BRIEF
Only the lines in the entries below from the line with "ack Joey Porter Jr." to the line with "Preventing vitamin a", both included, belong in the answer, transcribed exactly and without pictures.

SUPPLIED RECORDS
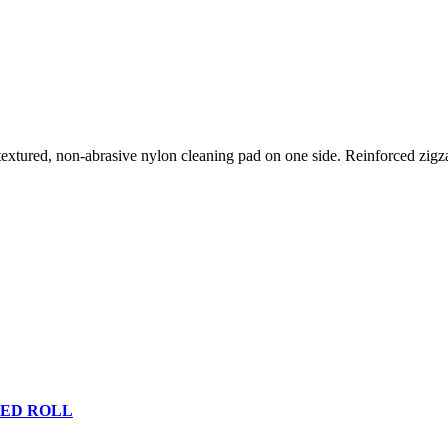
extured, non-abrasive nylon cleaning pad on one side. Reinforced zigzag
TED ROLL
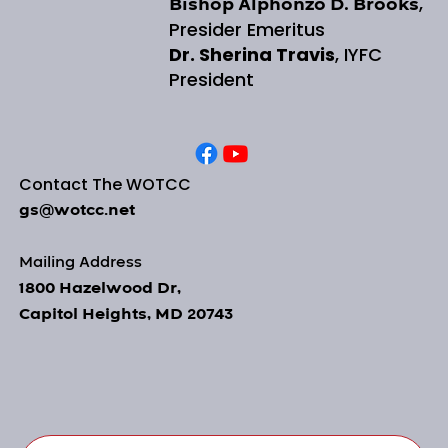
,
Bishop Alphonzo D. Brooks
Presider Emeritus
Dr. Sherina Travis
, IYFC
President
Contact The WOTCC
gs@wotcc.net
Mailing Address
1800 Hazelwood Dr,
Capitol Heights, MD 20743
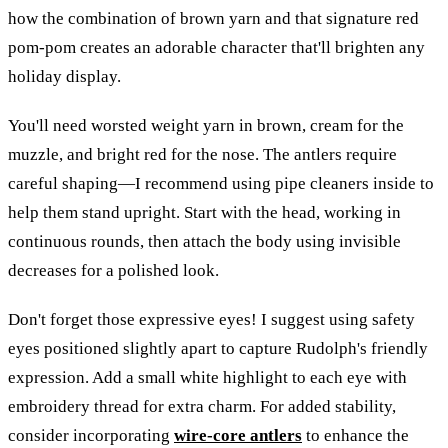
how the combination of brown yarn and that signature red
pom-pom creates an adorable character that'll brighten any
holiday display.
You'll need worsted weight yarn in brown, cream for the
muzzle, and bright red for the nose. The antlers require
careful shaping—I recommend using pipe cleaners inside to
help them stand upright. Start with the head, working in
continuous rounds, then attach the body using invisible
decreases for a polished look.
Don't forget those expressive eyes! I suggest using safety
eyes positioned slightly apart to capture Rudolph's friendly
expression. Add a small white highlight to each eye with
embroidery thread for extra charm. For added stability,
consider incorporating
wire-core antlers
to enhance the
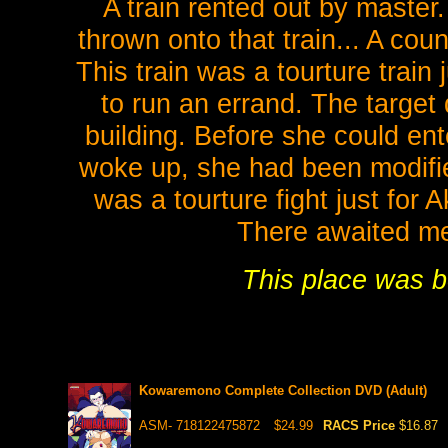
A train rented out by master
thrown onto that train... A cou
This train was a tourture train
to run an errand. The target
building. Before she could en
woke up, she had been modified
was a tourture fight just for
There awaited me
This place was b
Kowaremono Complete Collection DVD (Adult)
ASM- 718122475872
$24.99
RACS Price
$16.87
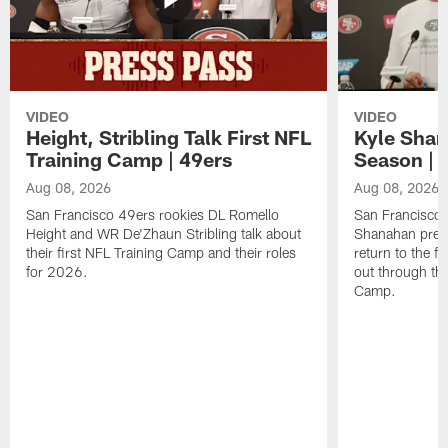
VIDEO
VIDEO
Height, Stribling Talk First NFL
Kyle Shan
Training Camp | 49ers
Season | 
Aug 08, 2026
Aug 08, 2026
San Francisco 49ers rookies DL Romello
San Francisco 
Height and WR De'Zhaun Stribling talk about
Shanahan prev
their first NFL Training Camp and their roles
return to the f
for 2026.
out through the
Camp.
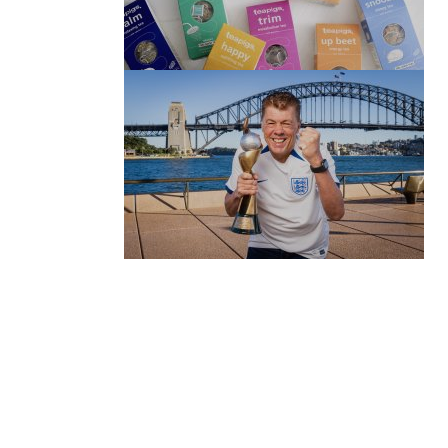
(no title)
by Roger Bishop
06/01/2022
(no title)
by Roger Bishop
19/07/2023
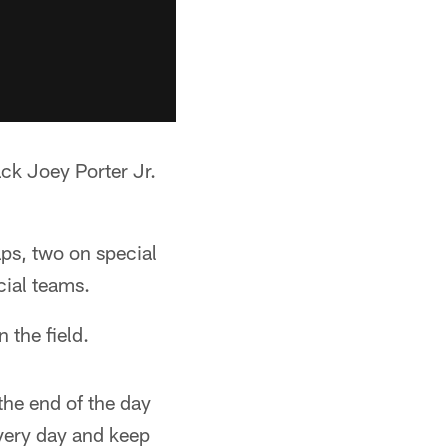
ack Joey Porter Jr.
ps, two on special
cial teams.
 the field.
the end of the day
every day and keep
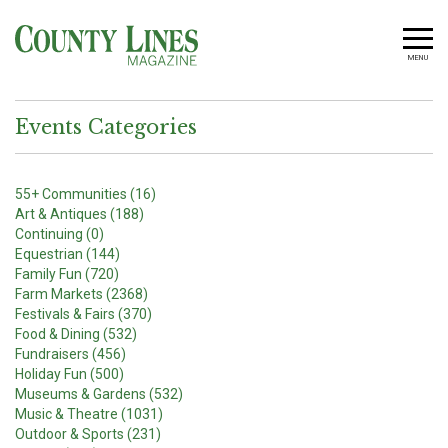
MENU
Events Categories
55+ Communities (16)
Art & Antiques (188)
Continuing (0)
Equestrian (144)
Family Fun (720)
Farm Markets (2368)
Festivals & Fairs (370)
Food & Dining (532)
Fundraisers (456)
Holiday Fun (500)
Museums & Gardens (532)
Music & Theatre (1031)
Outdoor & Sports (231)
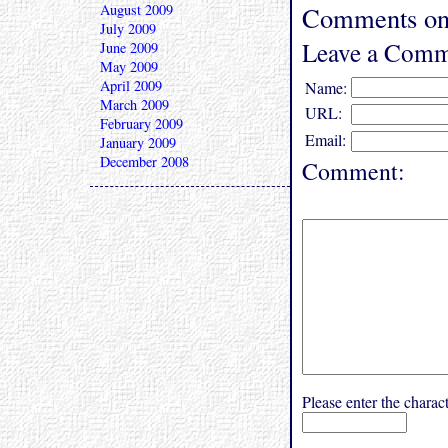
August 2009
Comments on 
July 2009
Leave a Comm
June 2009
May 2009
April 2009
Name:
March 2009
URL:
February 2009
Email:
January 2009
December 2008
Comment:
Please enter the char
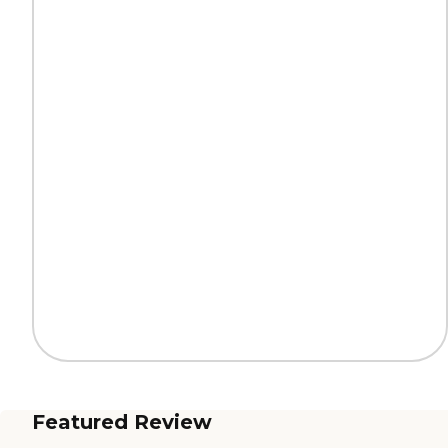
Featured Review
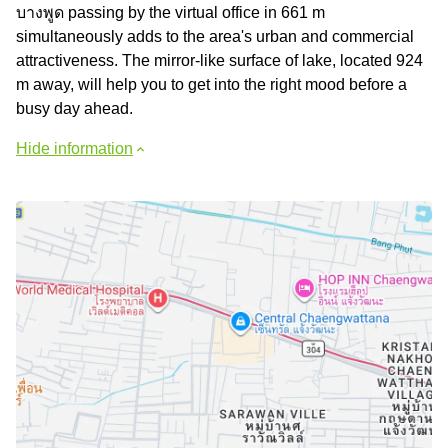
บางพูด passing by the virtual office in 661 m
simultaneously adds to the area's urban and commercial
attractiveness. The mirror-like surface of lake, located 924
m away, will help you to get into the right mood before a
busy day ahead.
Hide information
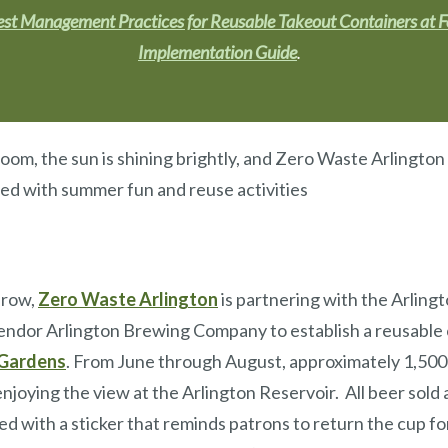
st Management Practices for Reusable Takeout Containers at 
Implementation Guide
.
bloom, the sun is shining brightly, and Zero Waste Arlington
led with summer fun and reuse activities
 row,
Zero Waste Arlington
is partnering with the Arling
ndor Arlington Brewing Company to establish a reusable c
 Gardens
. From June through August, approximately 1,500
enjoying the view at the Arlington Reservoir. All beer sold 
xed with a sticker that reminds patrons to return the cup fo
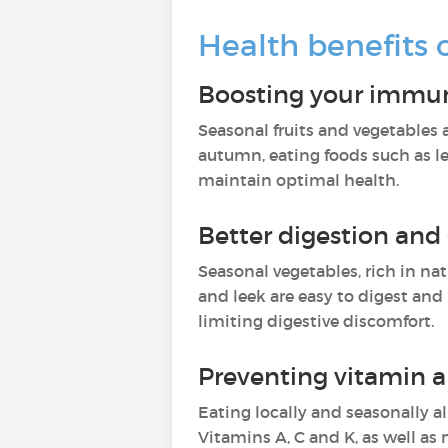
Health benefits 
Boosting your immu
Seasonal fruits and vegetables 
autumn, eating foods such as le
maintain optimal health.
Better digestion and
Seasonal vegetables, rich in nat
and leek are easy to digest and
limiting digestive discomfort.
Preventing vitamin a
Eating locally and seasonally a
Vitamins A, C and K, as well a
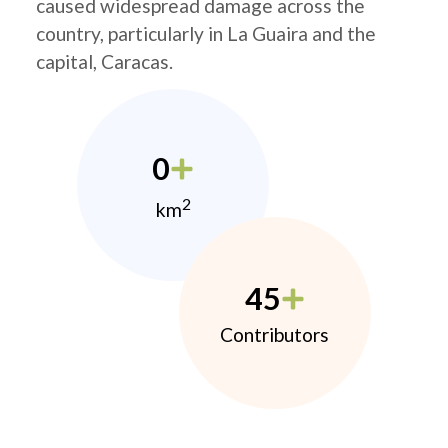
caused widespread damage across the
country, particularly in La Guaira and the
capital, Caracas.
0
2
km
45
Contributors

ANSWER SPACE
ack Joey Porter Jr.
ps, two on special
cial teams.
 the field.
the end of the day
every day and keep
MENU
Events Categories
55+ Communities (16)
Art & Antiques (188)
Continuing (0)
Equestrian (144)
Family Fun (720)
Farm Markets (2368)
Festivals & Fairs (370)
Food & Dining (532)
Fundraisers (456)
Holiday Fun (500)
Museums & Gardens (532)
Music & Theatre (1031)
Outdoor & Sports (231)
August 2009
Comments on 
July 2009
Leave a Comm
June 2009
May 2009
April 2009
Name:
March 2009
URL:
February 2009
Email:
January 2009
December 2008
Comment:
Please enter the char
Featured Review
บางพูด passing by the virtual office in 661 m
simultaneously adds to the area's urban and commercial
attractiveness. The mirror-like surface of lake, located 924
m away, will help you to get into the right mood before a
busy day ahead.
Hide information
st Management Practices for Reusable Takeout Containers at 
Implementation Guide
.
bloom, the sun is shining brightly, and Zero Waste Arlington
led with summer fun and reuse activities
 row,
Zero Waste Arlington
is partnering with the Arling
ndor Arlington Brewing Company to establish a reusable c
 Gardens
. From June through August, approximately 1,500
enjoying the view at the Arlington Reservoir. All beer sold 
xed with a sticker that reminds patrons to return the cup fo
Health benefits 
Boosting your immu
Seasonal fruits and vegetables 
autumn, eating foods such as le
maintain optimal health.
Better digestion and
Seasonal vegetables, rich in nat
and leek are easy to digest and
limiting digestive discomfort.
Preventing vitamin a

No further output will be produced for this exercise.